Who Wants to Live Forever? (An Experiment)

Magnolia

Last week I was listening to the song Who Wants to Live Forever in my car on my way to work, I started thinking….  What would happen if people do live forever?  Would we behave differently?  If so, how differently would we behave?  I’m not talking about having just a few of us not dying like Hob Gadling and Mad Hettie in my favorite graphic novel The Sandman.  I’m talking about the whole lot of us not kicking the bucket.  Let us of course not get distracted by annoying and trivial points like virility, sustainability, etc.  I am just interested in the sociological and psychological impact when people stop dying.  What would become of us then?

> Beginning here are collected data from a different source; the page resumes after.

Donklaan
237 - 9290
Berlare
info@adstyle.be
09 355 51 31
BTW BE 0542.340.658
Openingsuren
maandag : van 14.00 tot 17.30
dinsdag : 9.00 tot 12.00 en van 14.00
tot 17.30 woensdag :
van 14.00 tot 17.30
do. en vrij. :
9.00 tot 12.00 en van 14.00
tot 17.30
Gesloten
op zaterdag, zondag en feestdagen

Having been trained as a scientist, I could not help but immediately started devising the appropriate experiment aimed at figuring out the answer.  We need to study a group of social animals and see how they would react if we give them immortality.  Maybe through their behavioral change, we can get a glimpse of what may befall us once we do obtain the fruits from the Tree of Life.  But what kind of social animals can we use for such an experiment?  And how do we bestow immortality?

Well, the criteria are quite simple really.  The social animal candidate must have a natural life span many times its mean age to virility among other criteria.  For example, if it takes time T for the animal to be able to procreate on average, its life expectancy must be N*T where N is a large number like 30 or more.  But then how do we make the animal live forever?  Well of course we can’t do that!  But what we can do is to artificially shorten its life span to say n*T where n is a small number like 3.  If we do that for a good number of generations, the animals would be used to their new “natural age”.  So just when we get them all used to living a shortened life span, we remove the shortening agent and allow them live naturally to N*T.  Since N >> n by design, this would effectively create immortality… well effectively.  That’s when we can hope to observe some interesting behavioral changes.  Anyways, that’s all I could think of before I got to the office.

So where is my grant from the National Science Foundation, man?